Anaemia is a common disorder in pregnancy, which affect 20 to 60% of the pregnant women. About 20 to 30% of blood increases in the body, which increases the supply of iron and vitamins which are required in the production of haemoglobin. Most of the mothers lack adequate amount of iron during the second and third trimester of pregnancy. A mild anaemia is normal during pregnancy due to increase in the blood volume, but however a severe anaemia can put the baby at high risk of iron deficiency later in infancy. There are different types of anaemia that can develop during pregnancy such as fotal-deficiency anaemia vitamin B12, deficiency anaemia and iron deficiency anaemia. According to Cashion & Alden, Perry (2009)

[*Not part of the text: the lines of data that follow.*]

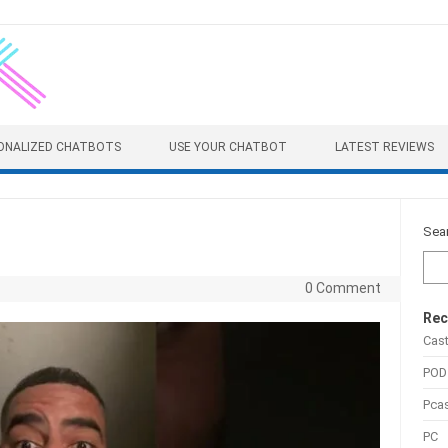
ONALIZED CHATBOTS
USE YOUR CHATBOT
LATEST REVIEWS
Sea
0 Comment
Rec
Cas
POD
Pca
PC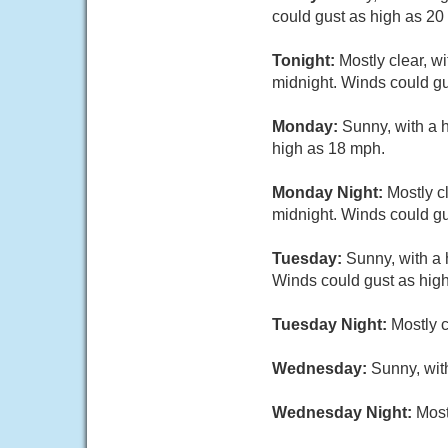
could gust as high as 20
Tonight:
Mostly clear, w
midnight. Winds could gu
Monday:
Sunny, with a 
high as 18 mph.
Monday Night:
Mostly c
midnight. Winds could gu
Tuesday:
Sunny, with a 
Winds could gust as hig
Tuesday Night:
Mostly c
Wednesday:
Sunny, wit
Wednesday Night:
Most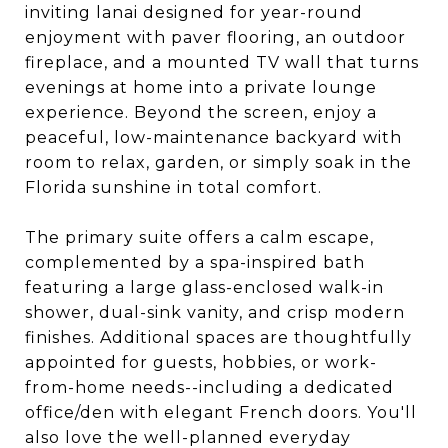
inviting lanai designed for year-round
enjoyment with paver flooring, an outdoor
fireplace, and a mounted TV wall that turns
evenings at home into a private lounge
experience. Beyond the screen, enjoy a
peaceful, low-maintenance backyard with
room to relax, garden, or simply soak in the
Florida sunshine in total comfort.
The primary suite offers a calm escape,
complemented by a spa-inspired bath
featuring a large glass-enclosed walk-in
shower, dual-sink vanity, and crisp modern
finishes. Additional spaces are thoughtfully
appointed for guests, hobbies, or work-
from-home needs--including a dedicated
office/den with elegant French doors. You'll
also love the well-planned everyday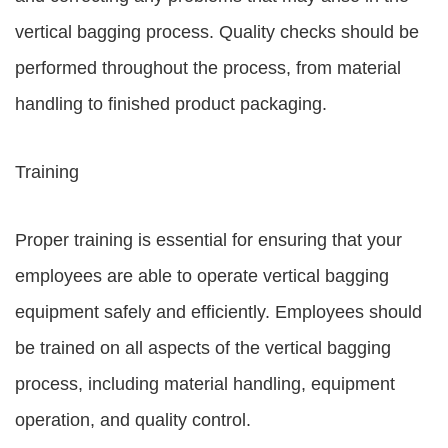
vertical bagging process. Quality checks should be
performed throughout the process, from material
handling to finished product packaging.
Training
Proper training is essential for ensuring that your
employees are able to operate vertical bagging
equipment safely and efficiently. Employees should
be trained on all aspects of the vertical bagging
process, including material handling, equipment
operation, and quality control.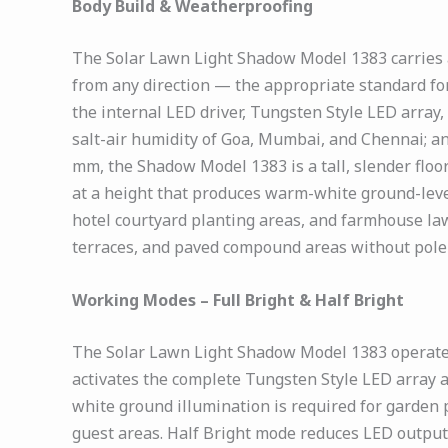
Body Build & Weatherproofing
The Solar Lawn Light Shadow Model 1383 carries a
from any direction — the appropriate standard for
the internal LED driver, Tungsten Style LED array
salt-air humidity of Goa, Mumbai, and Chennai; a
mm, the Shadow Model 1383 is a tall, slender fl
at a height that produces warm-white ground-level
hotel courtyard planting areas, and farmhouse law
terraces, and paved compound areas without pole 
Working Modes – Full Bright & Half Bright
The Solar Lawn Light Shadow Model 1383 operates 
activates the complete Tungsten Style LED array 
white ground illumination is required for garden 
guest areas. Half Bright mode reduces LED output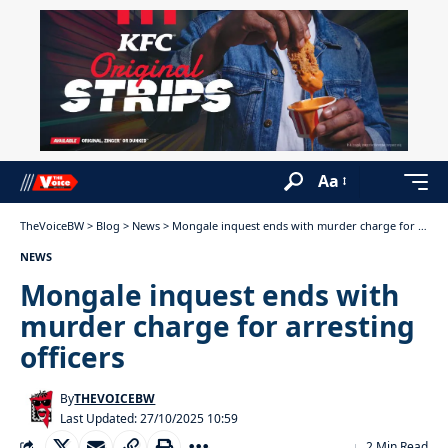
Aa
TheVoiceBW
>
Blog
>
News
>
Mongale inquest ends with murder charge for arresting officers
NEWS
Mongale inquest ends with
murder charge for arresting
officers
By
THEVOICEBW
Last Updated: 27/10/2025 10:59
2 Min Read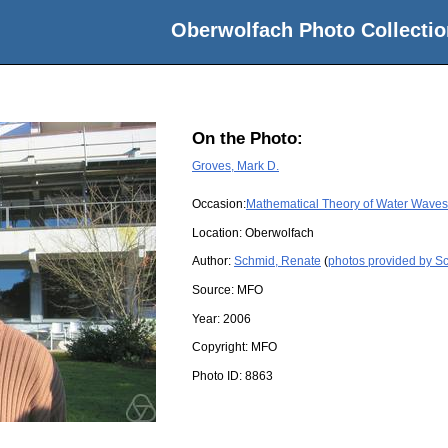
Oberwolfach Photo Collectio
On the Photo:
Groves, Mark D.
Occasion:
Mathematical Theory of Water Waves
Location:
Oberwolfach
Author:
Schmid, Renate
(
photos provided by S
Source:
MFO
Year:
2006
Copyright:
MFO
Photo ID:
8863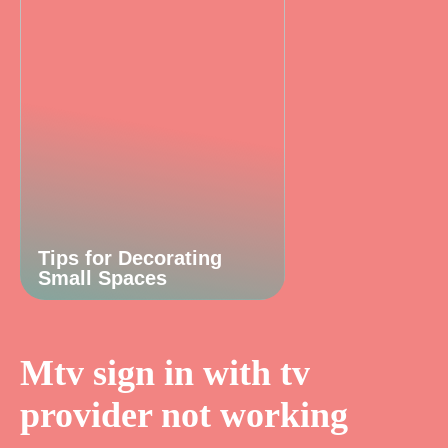
Tips for Decorating
Small Spaces
Mtv sign in with tv
provider not working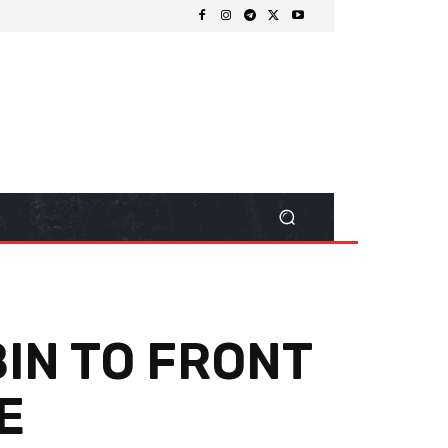
BIN TO FRONT
E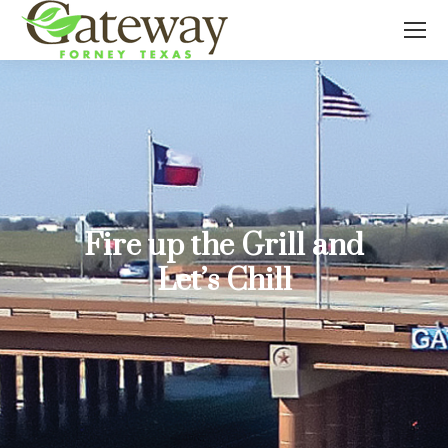
Fire up the Grill and
Let’s Chill
You are here: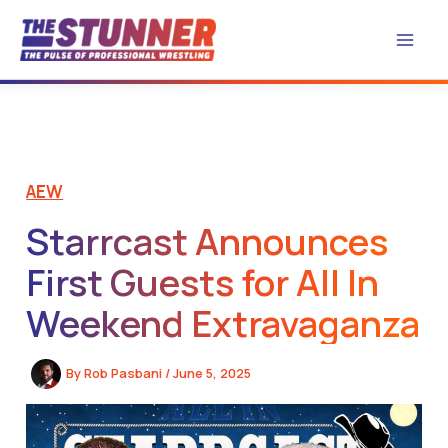
Skip
to
content
AEW
Starrcast Announces
First Guests for All In
Weekend Extravaganza
By
Rob Pasbani
/
June 5, 2025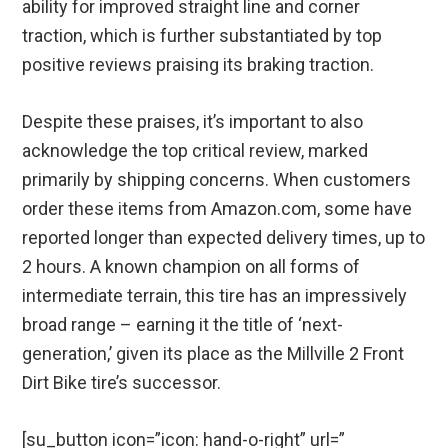
ability for improved straight line and corner
traction, which is further substantiated by top
positive reviews praising its braking traction.
Despite these praises, it’s important to also
acknowledge the top critical review, marked
primarily by shipping concerns. When customers
order these items from Amazon.com, some have
reported longer than expected delivery times, up to
2 hours. A known champion on all forms of
intermediate terrain, this tire has an impressively
broad range – earning it the title of ‘next-
generation,’ given its place as the Millville 2 Front
Dirt Bike tire’s successor.
[su_button icon=”icon: hand-o-right” url=”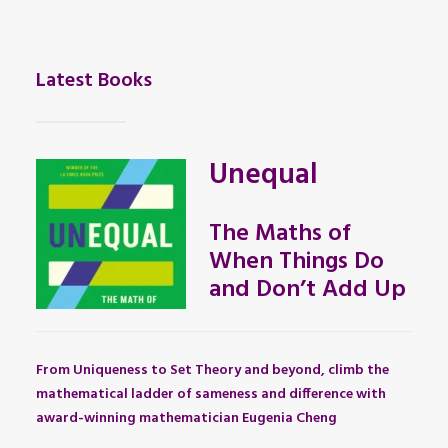
Latest Books
Unequal
The Maths of
When Things Do
and Don’t Add Up
From Uniqueness to Set Theory and beyond, climb the
mathematical ladder of sameness and difference with
award-winning mathematician Eugenia Cheng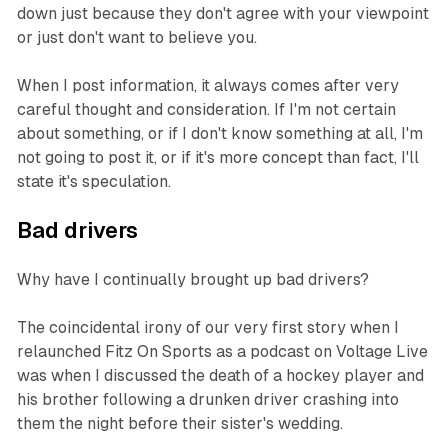
down just because they don't agree with your viewpoint
or just don't want to believe you.
When I post information, it always comes after very
careful thought and consideration. If I'm not certain
about something, or if I don't know something at all, I'm
not going to post it, or if it's more concept than fact, I'll
state it's speculation.
Bad drivers
Why have I continually brought up bad drivers?
The coincidental irony of our very first story when I
relaunched Fitz On Sports as a podcast on Voltage Live
was when I discussed the death of a hockey player and
his brother following a drunken driver crashing into
them the night before their sister's wedding.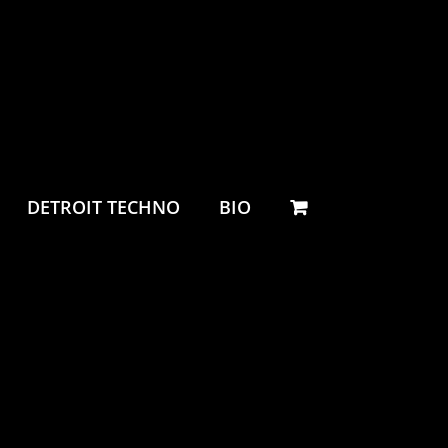
DETROIT TECHNO
BIO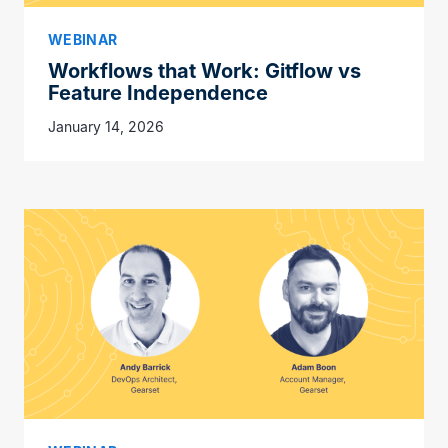
WEBINAR
Workflows that Work: Gitflow vs
Feature Independence
January 14, 2026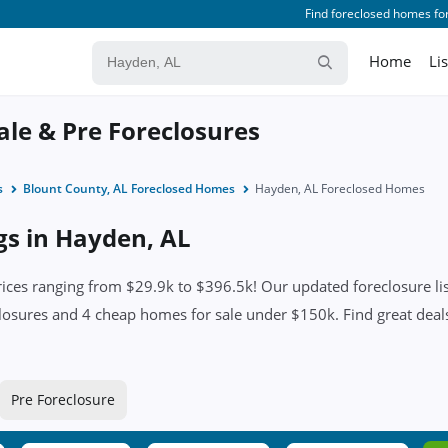
Find foreclosed homes for
Home
Li
ale & Pre Foreclosures
s
Blount County, AL Foreclosed Homes
Hayden, AL Foreclosed Homes
ngs in Hayden, AL
ces ranging from $29.9k to $396.5k! Our updated foreclosure lis
losures and 4 cheap homes for sale under $150k. Find great deals 
Pre Foreclosure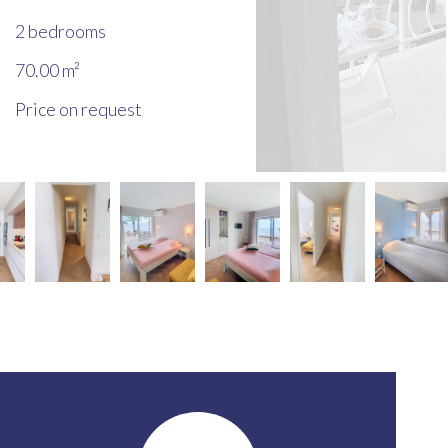
2 bedrooms
70.00
m²
Price on request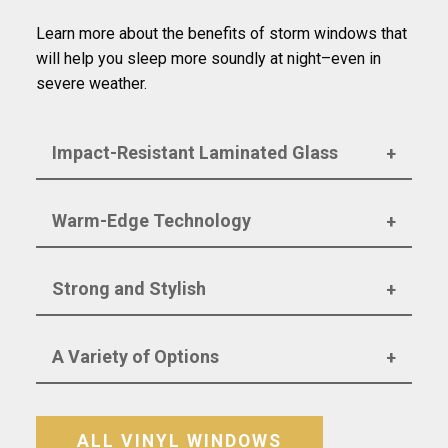
Learn more about the benefits of storm windows that
will help you sleep more soundly at night–even in
severe weather.
Impact-Resistant Laminated Glass
Warm-Edge Technology
Strong and Stylish
A Variety of Options
ALL VINYL WINDOWS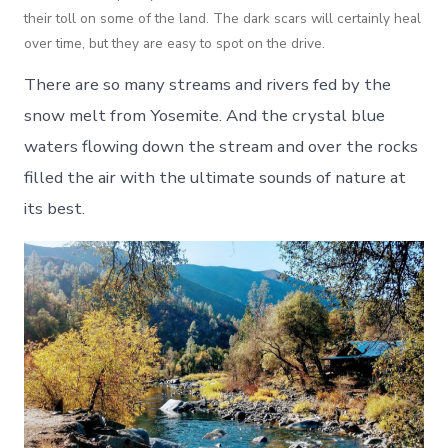
their toll on some of the land. The dark scars will certainly heal
over time, but they are easy to spot on the drive.
There are so many streams and rivers fed by the
snow melt from Yosemite. And the crystal blue
waters flowing down the stream and over the rocks
filled the air with the ultimate sounds of nature at
its best.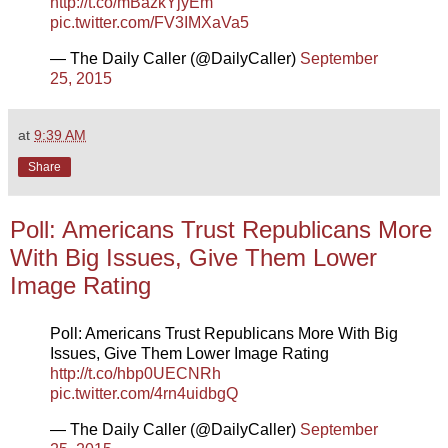
http://t.co/mBazkYjyEm
pic.twitter.com/FV3IMXaVa5
— The Daily Caller (@DailyCaller)
September
25, 2015
at
9:39 AM
Share
Poll: Americans Trust Republicans More
With Big Issues, Give Them Lower
Image Rating
Poll: Americans Trust Republicans More With Big
Issues, Give Them Lower Image Rating
http://t.co/hbp0UECNRh
pic.twitter.com/4rn4uidbgQ
— The Daily Caller (@DailyCaller)
September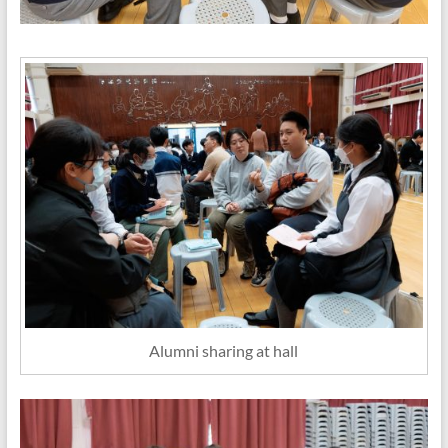
Alumni sharing at hall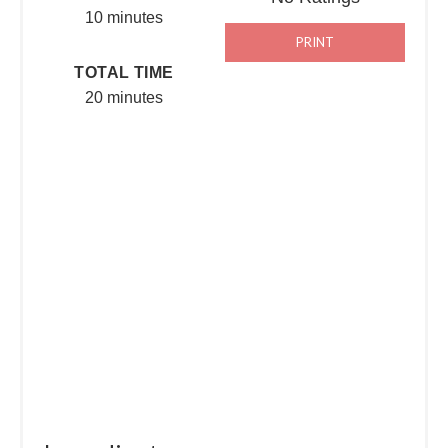
10 minutes
PRINT
TOTAL TIME
20 minutes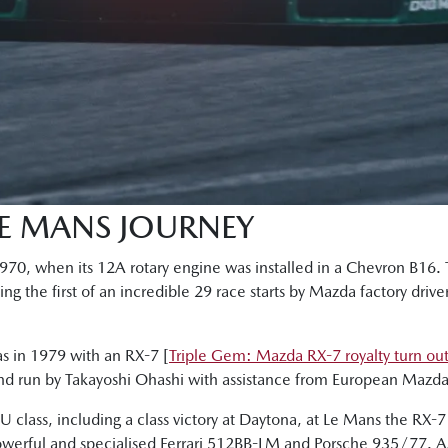
LE MANS JOURNEY
 1970, when its 12A rotary engine was installed in a Chevron B16
g the first of an incredible 29 race starts by Mazda factory drive
as in 1979 with an RX-7 [
Triple Gem: Mazda RX-7 royalty turn ou
and run by Takayoshi Ohashi with assistance from European Mazda 
 class, including a class victory at Daytona, at Le Mans the RX-7
owerful and specialised Ferrari 512BB-LM and Porsche 935/77. As 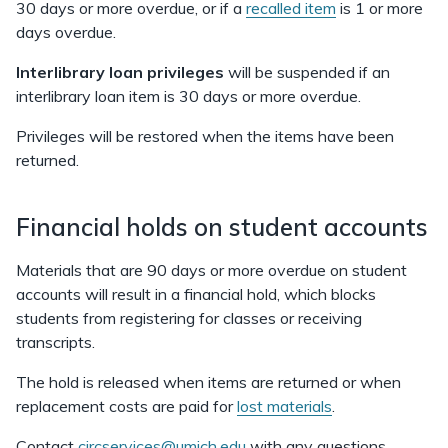
30 days or more overdue, or if a
recalled item
is 1 or more
days overdue.
Interlibrary loan privileges
will be suspended if an
interlibrary loan item is 30 days or more overdue.
Privileges will be restored when the items have been
returned.
Financial holds on student accounts
Materials that are 90 days or more overdue on student
accounts will result in a financial hold, which blocks
students from registering for classes or receiving
transcripts.
The hold is released when items are returned or when
replacement costs are paid for
lost materials
.
Contact
circservices@umich.edu
with any questions.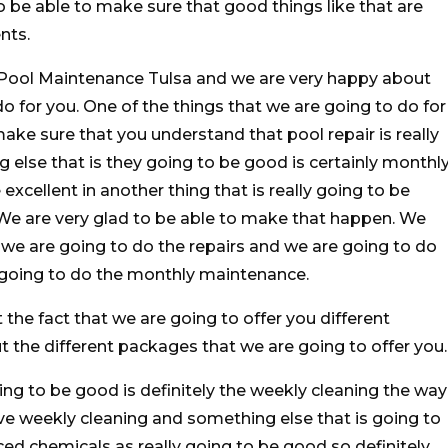
o be able to make sure that good things like that are
nts.
e Pool Maintenance Tulsa and we are very happy about
o for you. One of the things that we are going to do for
make sure that you understand that pool repair is really
else that is they going to be good is certainly monthl
excellent in another thing that is really going to be
. We are very glad to be able to make that happen. We
 we are going to do the repairs and we are going to do
 going to do the monthly maintenance.
the fact that we are going to offer you different
 the different packages that we are going to offer you.
oing to be good is definitely the weekly cleaning the way
ove weekly cleaning and something else that is going to
nced chemicals as really going to be good so definitely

In pregnancy, ladies need extra folate to make the red blood cells to transport oxygen to tissues throughout the body. Folate deficiency can directly contribute to certain types of birth defects. Folate-deficiency anaemia, folate which is also called folic acid, is a type of vitamin which is needed for the body to produce new cells, including healthy red blood cells. Iron-deficiency anaemia is when the body does not have enough iron to produce adequate amounts of haemoglobin, and is the most common cause of anaemia in pregnancy. To form healthy red blood cells the body needs vitamin B12 from her diet, the body would not be able to produce enough healthy red blood cells. Ladies who do not eat meat, poultry, dairy products, and eggs have a risk of vitamin B12 deficiency, which can lead to birth defects.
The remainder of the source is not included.